- Pitcher
- Born: October 17, 1981 (age 44) Atlanta, Georgia, U.S.
- Batted: RightThrew: Right

MLB debut
- September 7, 2006, for the Washington Nationals

Last MLB appearance
- September 18, 2006, for the Washington Nationals

MLB statistics
- Win–loss record: 0–0
- Earned run average: 10.38
- Strikeouts: 4
- Stats at Baseball Reference

Teams
- Washington Nationals (2006);

= Brett Campbell =

American baseball player (born 1981)

Richard Brett Campbell (born October 17, 1981) is an American former professional baseball pitcher.
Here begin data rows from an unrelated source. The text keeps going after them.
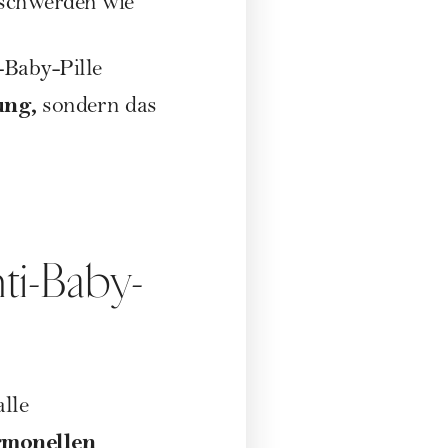
schwerden wie
-Baby-Pille
ung,
sondern das
ti-Baby-
lle
ormonellen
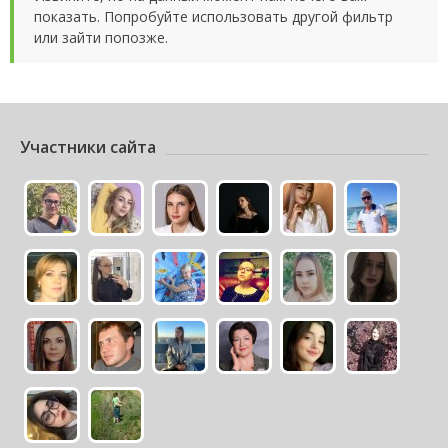
показать. Попробуйте использовать другой фильтр
или зайти попозже.
Участники сайта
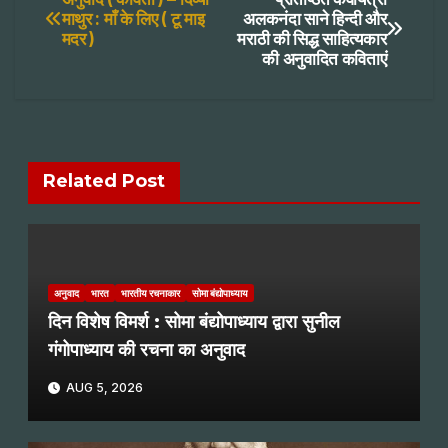
Post
माथुर : माँ के लिए ( टू माइ
अलकनंदा साने हिन्दी और
मदर )
मराठी की सिद्ध साहित्यकार
navigation
की अनुवादित कविताएं
Related Post
अनुवाद
भारत
भारतीय रचनाकार
सोमा बंद्योपाध्याय
दिन विशेष विमर्श : सोमा बंद्योपाध्याय द्वारा सुनील
गंगोपाध्याय की रचना का अनुवाद
AUG 5, 2026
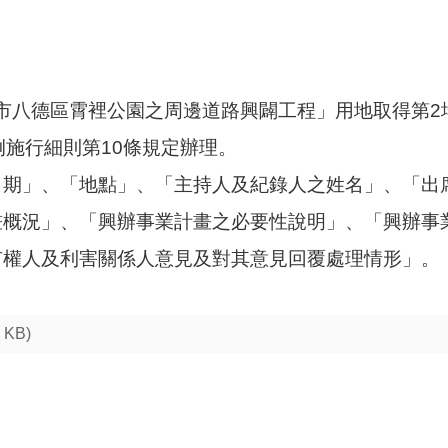
桃園市八德區霄裡公園之周邊道路興闢工程」用地取得第
例施行細則第10條規定辦理。
日期」、「地點」、「主持人及紀錄人之姓名」、「出
畫概況」、「興辦事業計畫之必要性說明」、「興辦事
有權人及利害關係人意見及對其意見回覆處理情形」。
7 KB)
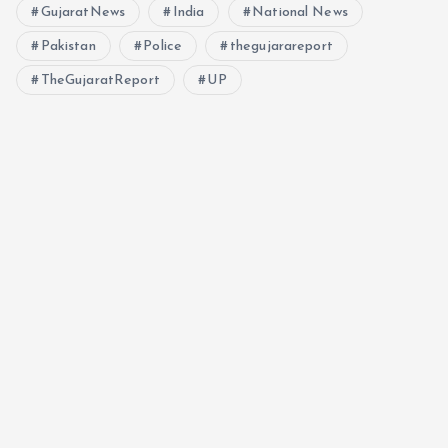
GujaratNews
India
National News
Pakistan
Police
thegujarareport
TheGujaratReport
UP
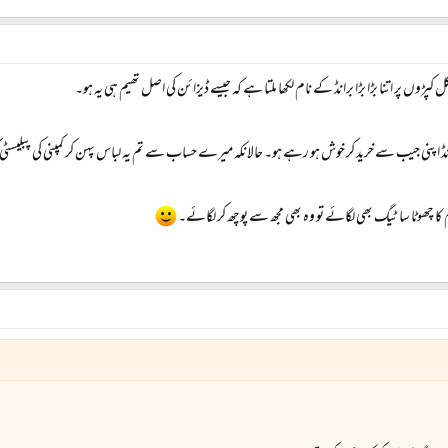
پڑوں پر اتنا بڑا بڑا برانڈ کے نام لکھا ملتا ہے کہ جیسے ڈیزائن کی اصل تھیم ہی یہ ہو۔
رانڈ اپنی جیب سے خرید کر خوش ہو رہے ہو۔ حالانکہ میرے حساب سے تم یہ لباس پہن کر کمپنی کی پبلیسٹی ک
 چھوٹا سا ٹیگ بھی لگائے تو وہ بھی مجھ سے پوچھ کر لگائے۔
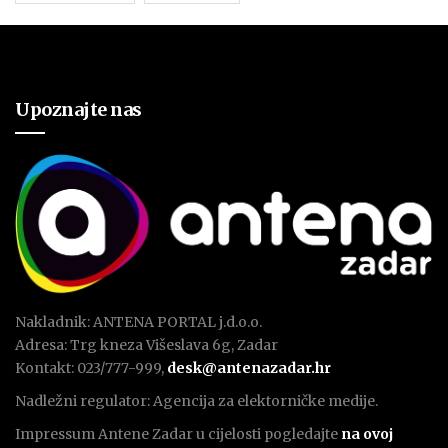
Upoznajte nas
Nakladnik: ANTENA PORTAL j.d.o.o.
Adresa: Trg kneza Višeslava 6g, Zadar
Kontakt: 023/777-999,
desk@antenazadar.hr
Nadležni regulator: Agencija za elektorničke medije.
Impressum Antene Zadar u cijelosti pogledajte
na ovoj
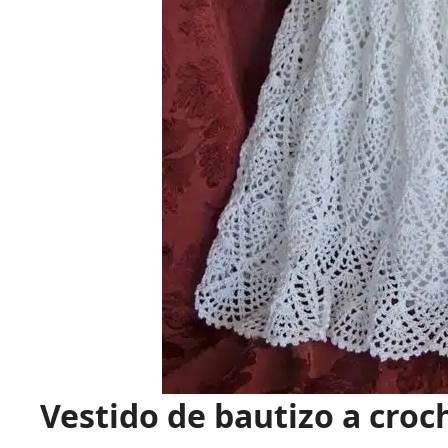
Vestido de bautizo a croc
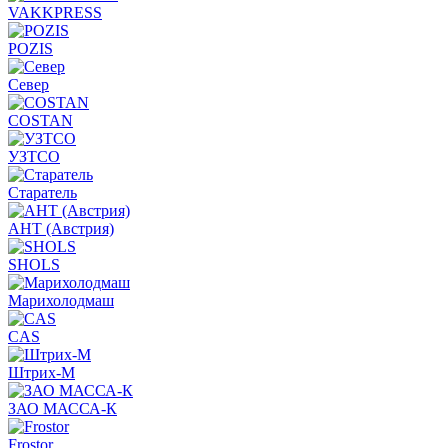
VAKKPRESS
POZIS
Север
COSTAN
УЗТСО
Старатель
АНТ (Австрия)
SHOLS
Марихолодмаш
CAS
Штрих-М
ЗАО МАССА-К
Frostor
He played in Major League Baseball (MLB) for the Washington Nationals.

==Career==
Campbell was drafted by the Montreal Expos in the 34th round of the 2004 amateur draft. He began the 2004 season playing for their rookie league affiliate, the GCL Expos. During the season, he was promoted to the Class A Vermont Expos and then to the Class A-Advanced Brevard County Manatees.

The Expos were relocated to Washington D.C. for the 2005 season, becoming the Washington Nationals. During the first year as a part of the new Nationals association, he played for the Class A Savannah Sand Gnats before being promoted to the A-Advanced Potomac Nationals. He started 2006 with the Potomac Nationals and was then promoted to the Double-A Harrisburg Senators and then the Triple-A New Orleans Zephyrs. He received a September call-up to the major league Nationals, making is big league debut on September 7, 2006. In 2007, he returned to Double-A Harrisburg.

After the 2007 season, he was selected by the Milwaukee Brewers in the rule 5 draft (triple-A phase), but was released before the start of the 2008 season.

Following his playing career, he became a scout in the Texas Rangers organization.